Using TensorFlow backend.


In [2]:
#from keras import metrics
from sklearn import metrics


In [3]:
#load databases

#DataDir = './data/'
DataDir = '.'
import pickle
dset = pickle.load(open('%s/training_full.data'%DataDir,mode='rb'),encoding='latin1')
print (dset.keys())
ngal = len(dset['class'])
print (ngal)
dset_original = dset.copy() # keeping a copy of original datapoints for 


dict_keys(['rSDSS', 'iSDSS', 'obj', 'gSDSS', 'J0395', 'zSDSS', 'J0378', 'J0430', 'uSDSS', 'dm_j0660', 'J0660', 'J0410', 'J0515', 'J0861', 'class'])
751


In [4]:
def default_pars():
    defpars = {}
    nf = 20
    defpars['optimizer'] = 'adam'
    defpars['activation'] = 'sigmoid'
    defpars['dropout'] = 0.0
    defpars['nfeat'] = nf
    defpars['epochs'] = 10
    defpars['batch_size'] = 32
    defpars['neurons'] = [int(nf)/2, int(nf)/2]
    return defpars

def collect_pars(pars):
    # collecting parameters
    
    # retrieve all parameters and default values
    allpars = default_pars()
    # dict to store parameters to be used
    out_pars = {}
    for key in allpars:
        if key in pars: # if key found in input pars, then use that
            out_pars[key] = pars[key]
        else: # otherwise use default value
            out_pars[key] = allpars[key]
    
    return out_pars
#activation, dropout, nfeat, epochs, batch_size,neurons


In [5]:
from sklearn.metrics import f1_score
def gridsearchcv_elgs(pars, kfold, ith, index, importance, inames, verbose=False):

    pv = collect_pars(pars)
    nr = 1000
    nrt = int(nr/kfold)
    
    #activation, dropout, nfeat, epochs, batch_size, neurons = collect_pars(pars)    
    train, test = tools.CV_split(dset, kfold,ith)
    if verbose:
        print ('Original trainset contains %d, test contains %d',
               len(train['class']), len(test['class']))
    train_rs = tools.resample_errors(train, nr=nr,balance_set=True)
    test_rs = tools.resample_errors(test,nr=nrt, balance_set=True)
    
    feat_train, err_train, fname_train = tools.get_features(train_rs)
    feat_test, err_test, fname_test    = tools.get_features(test_rs)
    y_train = [tools.class_to_int(x) for x in train_rs['class']]
    y_test = [tools.class_to_int(x) for x in test_rs['class']]
    
    del train, test, train_rs, test_rs 
    
    feats_id = index[0:pv['nfeat']]
    
    x_train = [np.array(x)[feats_id] for x in feat_train]
    x_test = [np.array(x)[feats_id] for x in feat_test]

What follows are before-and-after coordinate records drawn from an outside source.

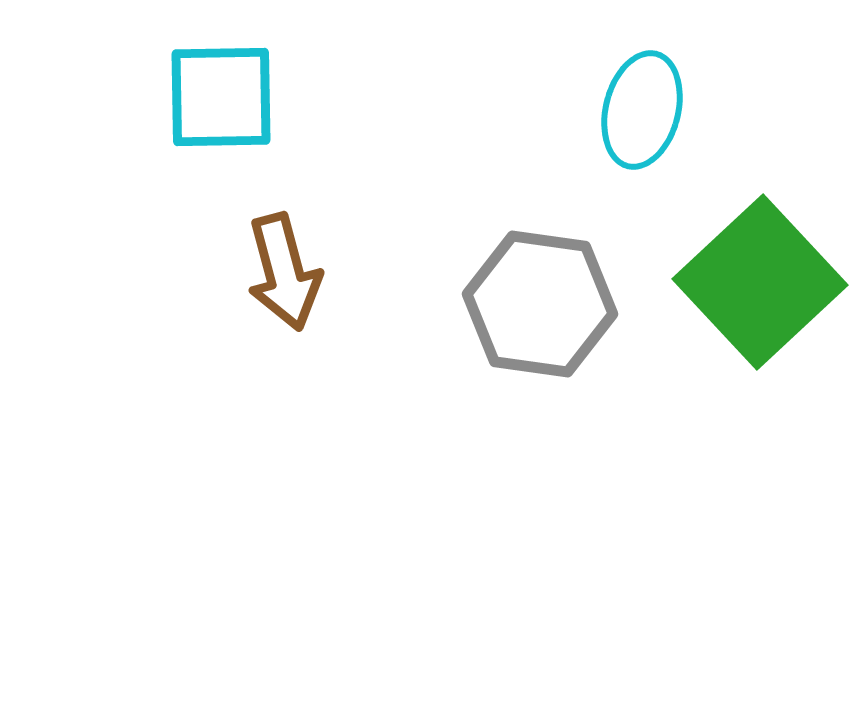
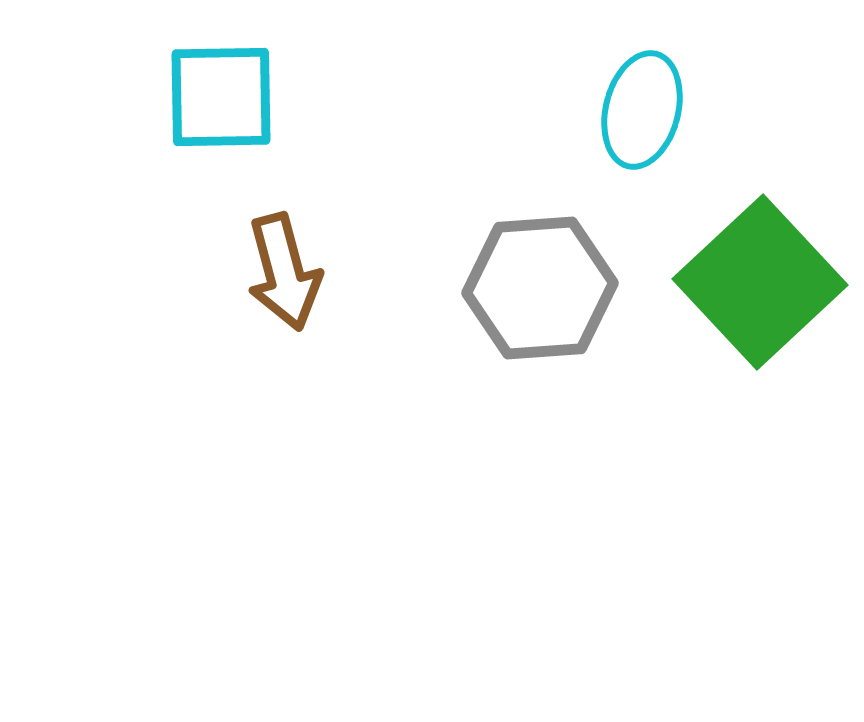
gray hexagon: moved 16 px up; rotated 12 degrees counterclockwise
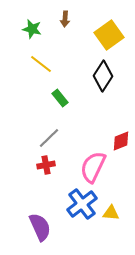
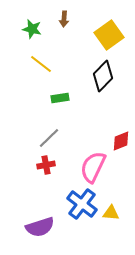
brown arrow: moved 1 px left
black diamond: rotated 12 degrees clockwise
green rectangle: rotated 60 degrees counterclockwise
blue cross: rotated 16 degrees counterclockwise
purple semicircle: rotated 96 degrees clockwise
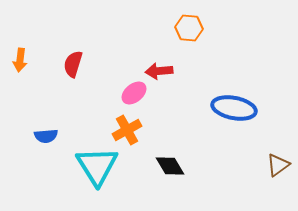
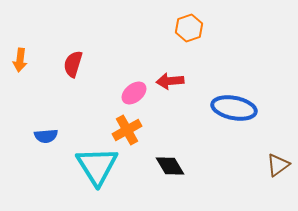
orange hexagon: rotated 24 degrees counterclockwise
red arrow: moved 11 px right, 10 px down
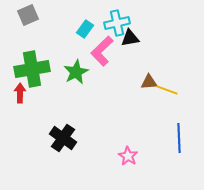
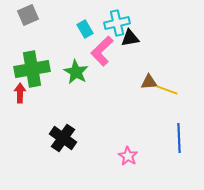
cyan rectangle: rotated 66 degrees counterclockwise
green star: rotated 15 degrees counterclockwise
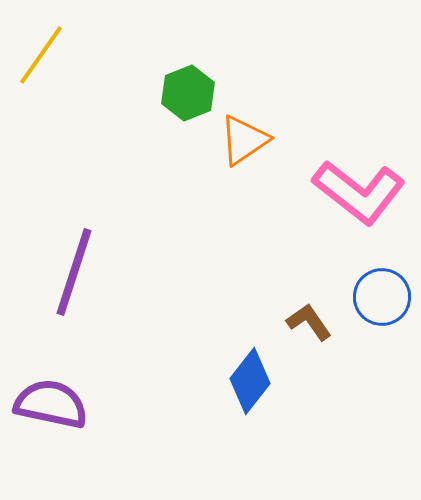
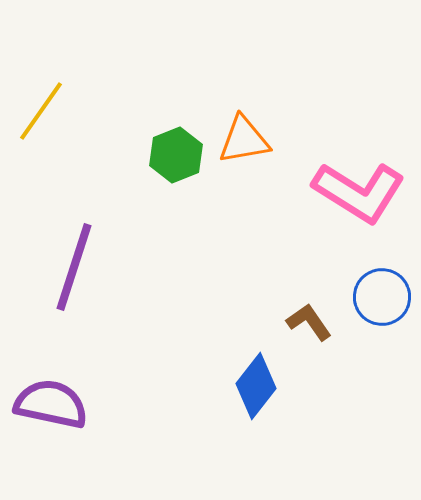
yellow line: moved 56 px down
green hexagon: moved 12 px left, 62 px down
orange triangle: rotated 24 degrees clockwise
pink L-shape: rotated 6 degrees counterclockwise
purple line: moved 5 px up
blue diamond: moved 6 px right, 5 px down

    y_train_cat = tf.keras.utils.to_categorical(y_train, num_classes=len(np.unique(y_train)))
    y_test_cat = tf.keras.utils.to_categorical(y_test, num_classes=len(np.unique(y_test)))


    Scaledata = True
    if Scaledata:
        scaler = StandardScaler()
        scaler.fit(x_train)
        x_train_sc = scaler.transform(x_train)
        x_test_sc = scaler.transform(x_test)
        #x_test  = scaler.transform(x_test)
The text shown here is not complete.